Hayvanların ehlileştirilmesi Asya’da başlamıştır. Buradan göç ederek Avrupa’ya yerleşenler, beraberlerinde ehlileştirdikleri hayvanları da getirmişlerdir. Avrasya’nın özellikle sütün önce tesadüfen ekşimesi ardından da bilinçli bir şekilde ekşitilmesi yoluyla peynirin ilk üretildiği bölge olduğu, Tatarlar’ın, Kırgızlar’ın, Kalmuklar’ın, Tibetliler’in ve Persler’in de Babilliler veya İbraniler’den daha önce peynirle tanışmış oldukları söylenmektedir.
Asya dışındaki coğrafyada ise İ.Ö. 5.000’de İtalya, Güney Fransa ve Kuzey Afrika’da ilk kez evcil koyun ve keçiye rastlanmaktadır. Tuna Vadisi ve Balkanlar’da yaşayan topluluklar, İ.Ö. 4.000’de Avrupa’yı inekle tanıştırdılar.
İtalya ve Fransa’da yapılan kazılarda ortaya çıkarılan “süt kesiğini süzme kapları”, bu ülkelerde İ.Ö. 2.800 yıllarında ilkel peynircilik yapıldığını göstermektedir.
Peynirin Kısaca Hazırlanışı
Peynir, ana çizgileriyle üç aşamada elde edilir :
Sütün pıhtılaşması, pıhtı veya telemenin peyniraltı suyundan ayrılması ve olgunlaşmaya bırakılması. Bunu daha ayrıntılı sıralayacak olursak :
- Sütün pıhtılaşması
- Pıhtının kesilmesi
- Pıhtının "" pişirilmesi "" ya da "" pişirilmemesi ""
- Süzme
- Tuzlama
- Baskı
Büyük isletmelerde süt, şu işlemlerden geçerek peynire dönüşür :
- Çiğ süt
- Sütün muayenesi ve kabulü
- Sütün temizlenmesi (Kaba filtrasyon ve çöplerden arındırma)

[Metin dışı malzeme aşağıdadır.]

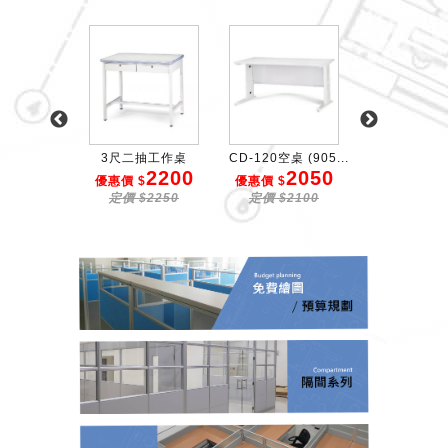
 鋼製辦公...
3尺二抽工作桌
CD-120空桌 (905...
3尺鐵桌
2550
2200
2050
2
$
優惠價 $
優惠價 $
優惠價 $
$2700
定價 $2250
定價 $2100
定價 $25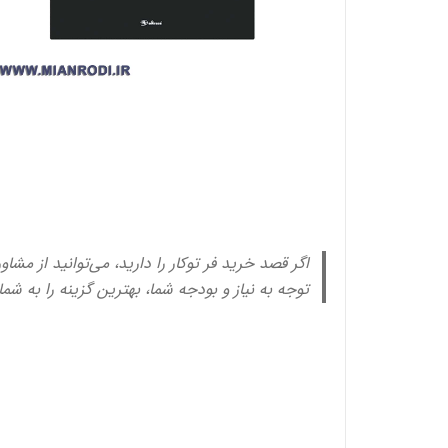
اگر قصد خرید فر توکار را دارید، می‌توانید از مشاو
توجه به نیاز و بودجه شما، بهترین گزینه را به شم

- Pastörizasyon (ısıtma ve soğutma )
- Standardizasyon
- Mayalama sıcaklığında soğutma
- Kültür katılması (yardımcı maddeler ve kültür katılması)
- Mayalama
- Maya ilavesi (enzim katılması)
- Pıhtılaşma
- Pıhtı kırma
- Pıhtının süzülmesi
- Teleme
- Baskıya alma
- Tuzlama
- Tuz katılması (Örneğin, Beyaz Peynirde salamura)
- Olgunlaştırma
- Paketleme - Depolama
- Satış
Tüm dünyada sevilerek tüketilen ve yüzlerce çeşidi bulanan peynir, yeterli ve dengeli beslenme düşünüldüğünde, önemi inkar edilemeyecek temel bir fermente süt ürünüdür. Peynirin beslenmedeki yerini, bileşimindeki besin ögelerini tek tek ele alarak şöyle açıklayabiliriz :
Süt yağı
Üretiminde kullanılan sütteki yağ oranına bağlı olarak peynirdeki yağ oranları çeşitlilik gösterebilir. Tüketiciler genellikle tam yağlı peynirleri tercih etmektedir. Çünkü süt yağının, peynirin duyusal kalitesine olumlu etkisi büyüktür. Peynir olgunlaşırken süt yağı lipaz enzimiyle serbest yağ asitlerine parçalanır ve böylece hem peynirin aroması zenginleşir hem de süt yağı çok daha kolay sindirilebilir bir forma dönüşür. Vücudumuz yağa hem enerji kaynağı olarak hem de yağda çözünen vitaminlerin emilimi ve vücut sıcaklığının korunması için ihtiyaç duyar. Tam yağlı beyaz peynir ve tam yağlı kaşar peyniri yaklaşık % 20-30 oranında süt yağı içerir; bu nedenle kalp-damar problemi olmayan ve özellikle büyüme çağındaki bireylerin günlük diyetlerinde yer alması gereklidir.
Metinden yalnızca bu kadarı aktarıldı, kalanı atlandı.